While the fad for otherworldly sounds, thankfully, has passed, Part's unique music continues to be highly regarded by many.
Paul Hillier's four-voice ensemble Theatre of Voices has had a long association with Part's music, performing and recording it widely. On Wednesday night, Hillier brought the current edition of his tiny group to the Cleveland Museum of Art's Gartner Auditorium for a program that explored a selection of Part's choral pieces, as well as works by other similar composers.
The case of Part's artistic conversion is at the heart of his music.

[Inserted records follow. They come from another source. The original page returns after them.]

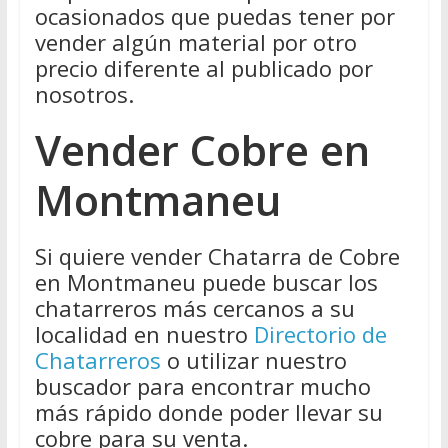
ocasionados que puedas tener por
vender algún material por otro
precio diferente al publicado por
nosotros.
Vender Cobre en
Montmaneu
Si quiere vender Chatarra de Cobre
en Montmaneu puede buscar los
chatarreros más cercanos a su
localidad en nuestro
Directorio de
Chatarreros
o utilizar nuestro
buscador para encontrar mucho
más rápido donde poder llevar su
cobre para su venta.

A profoundly talented student in the Cold War era, he found himself running afoul of Soviet-era censors, who objected to his adherence to Schoenbergian 12-tone orthodoxy.
Rather than simply switch over to run-of-the-mill Soviet realism, Part cloistered himself in silence for the better part of a decade. When he emerged from the darkness, it was with a new style of profound simplicity and a compositional technique he called "tintinnabulation" -- which, as its name suggests, derives from the musical implications in bell tones.
Accompanied by organist Christopher Bowers-Broadbent, Theatre of Voices presented lesser-known works by Part alongside pieces by Guillaume de Machaut, John Dowland, Pelle Gudmundsen-Holmgreen and Kevin Volans.
The high point of the program came before the intermission, with Part's setting for solo soprano and organ of the short Scottish folk ballad "My Heart's in the Highlands."
Where another composer might evoke the poem's spirit with a cliched "roaming in the gloaming" tune, Part emphasizes its deep sense of isolation and exile.
The words are intoned almost hypnotically on a single note, while the accompaniment weaves a slow, minor-key web around them. Soprano Else Torp, beautifully crystalline, sent an appropriately icy chill through the auditorium.
It can be said that Part's music fares best when heard in context with works by other composers.
"My Heart's in the Highlands" was nicely set up by Dowland's despairing "Lachrimae (Tears)." Likewise, Part's setting of the Latin hymn "Veni creator spiritus" was favorably amplified by a lively performance of de Machaut's 14th-century treatment of the same text. In fact, the first half of the program constituted a nicely balanced presentation.
It can also be said that a little Part goes a long way.
The second half of the program was anchored by his "Berlin Mass" of 1990, a full-length setting intended for liturgical use. Theatre of Voices gave its premiere in Berlin, and the group's performance here was marked by an authority born of long familiarity.
Unfortunately, the placement of this intensely wrought 25-minute work at the end of a rigorous two-hour program undercut its impact and left this reviewer, at least, more exhausted than satisfied.